Thu. Dec 1st, 2022
Seth Darling, Jeff Elam and Ed Barry conduct research experiments with the Oleo Sponge in Santa Barbara, California.
enlarge / Seth Darling, Jeff Elam and Ed Barry conduct research experiments with the Oleo Sponge in Santa Barbara, California.

In March 2017, Ars wrote about a new material that could absorb oil like a sponge. The so-called Oleo sponge could be wrung out, the oil could be collected and the sponge could be reused. The material had just been developed at Argonne National Laboratory (ANL) outside of Chicago, so it was still being tested in controlled environments.

Now Argonne has announced a successful field test of the Oleo Sponge at an oil spill in a canal near Goleta, California.

The test, conducted in April, involved submerging the Oleo Sponge in the Coal Oil Point Seep Field in the Santa Barbara Channel. The oil seepage is natural and is one of the largest in the known world (PDF). Not only is a lot of methane released every day, but oil is also released into the canal water.
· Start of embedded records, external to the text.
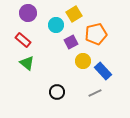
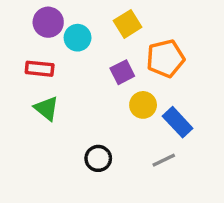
cyan circle: (56, 25) -> (78, 38), moved
red rectangle: (23, 40) -> (40, 69), turned -35

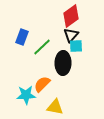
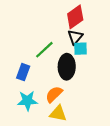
blue rectangle: (22, 37) -> (23, 72), moved
orange semicircle: (42, 84) -> (54, 94), moved

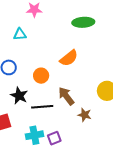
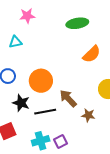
orange semicircle: (69, 58) -> (92, 54), moved
orange circle: (41, 76) -> (41, 81), size x1.5

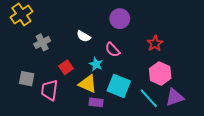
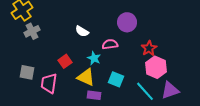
purple circle: (120, 19) -> (127, 22), moved
gray cross: (42, 42) -> (32, 31), moved
red star: (155, 43) -> (149, 48), moved
pink semicircle: (113, 50) -> (110, 44), turned 126
cyan square: (119, 86) -> (116, 79), size x0.7

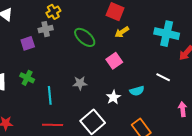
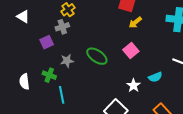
green ellipse: (85, 37) -> (97, 56), moved
gray star: (80, 83) -> (67, 61), moved
cyan line: (50, 95) -> (62, 95), moved

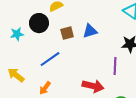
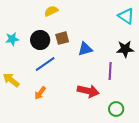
black circle: (39, 23) -> (40, 40), moved
blue triangle: (90, 31) -> (85, 49), moved

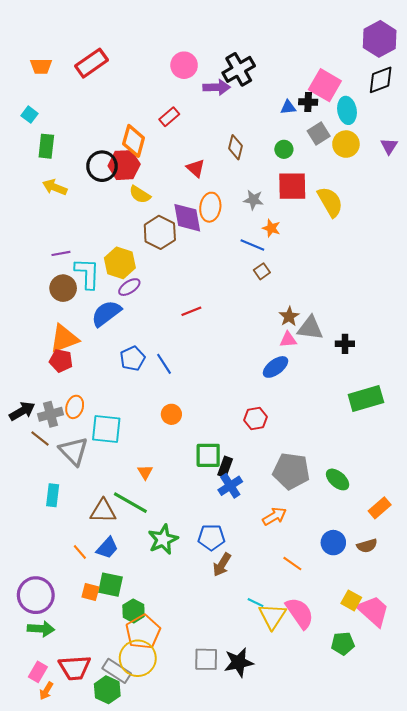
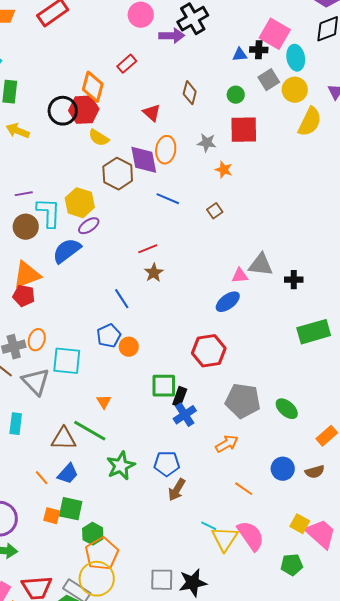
yellow semicircle: (330, 202) -> (310, 122), moved, turned 56
blue line: (252, 245) -> (168, 199), moved
brown star: (289, 316) -> (154, 273), moved
blue pentagon: (132, 359) -> (109, 336), moved
red hexagon: (256, 418) -> (209, 351), size x1.5

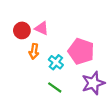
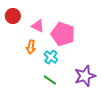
red circle: (22, 30) -> (13, 16), moved
pink pentagon: (81, 51) -> (63, 34), moved

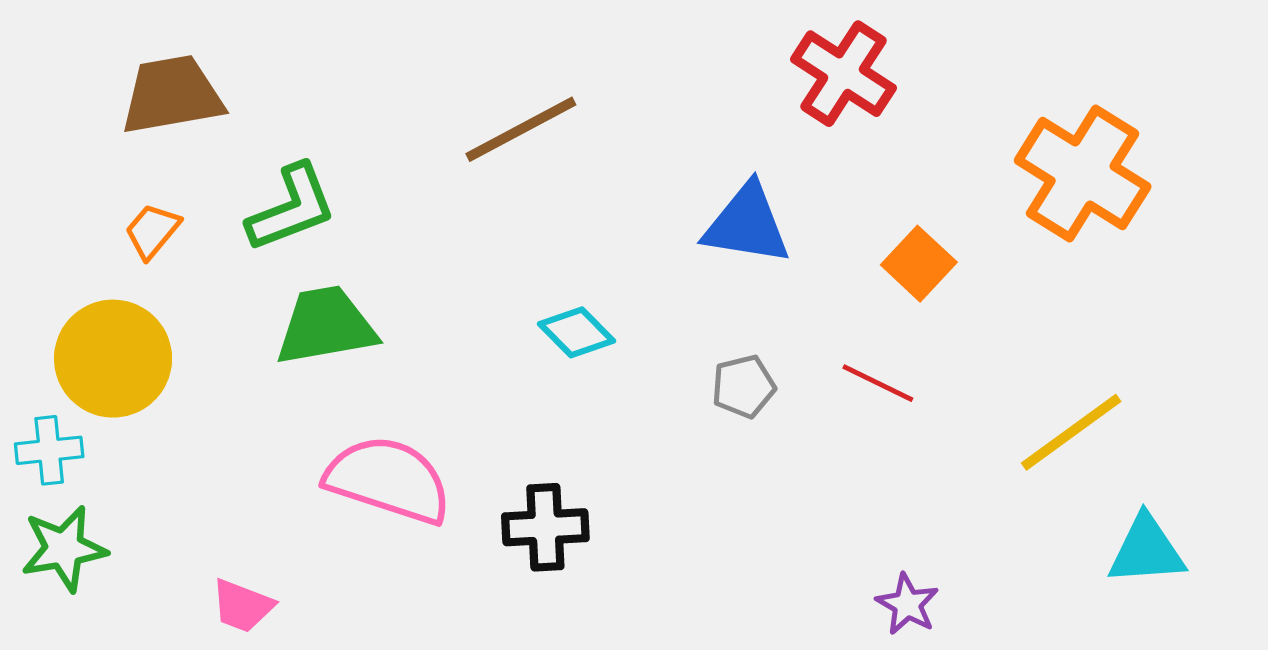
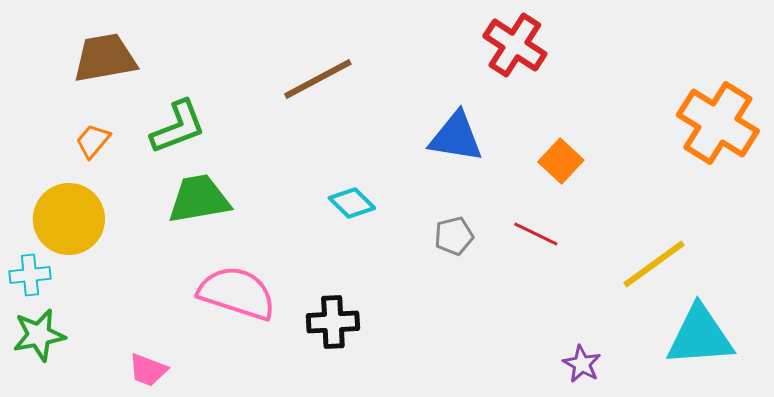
orange cross: (1083, 174) -> (718, 123), moved
cyan triangle: (1146, 550) -> (700, 336), size x1.4
purple star: (907, 604) -> (582, 364), moved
A press release from ANL notes, “The seeps have been active for at least 500,000 years, releasing about 40 tons of methane, 19 tons of other organic gases and more than 100 barrels of liquid petroleum every day.”

The goal of Argonne’s test in April was to use the Oleo Sponge to remove oil shine, a coating of oil on water that is generally only one micron thick. Removing that kind of oil could be a primary application for Oleo’s Sponge, especially in ports and near major metropolitan areas, where the runoff vehicle vomits oil into its natural habitat after rain showers and recreational boats. Oil gloss is usually too thin to be burned or skimmed off (which are questionably effective methods anyway).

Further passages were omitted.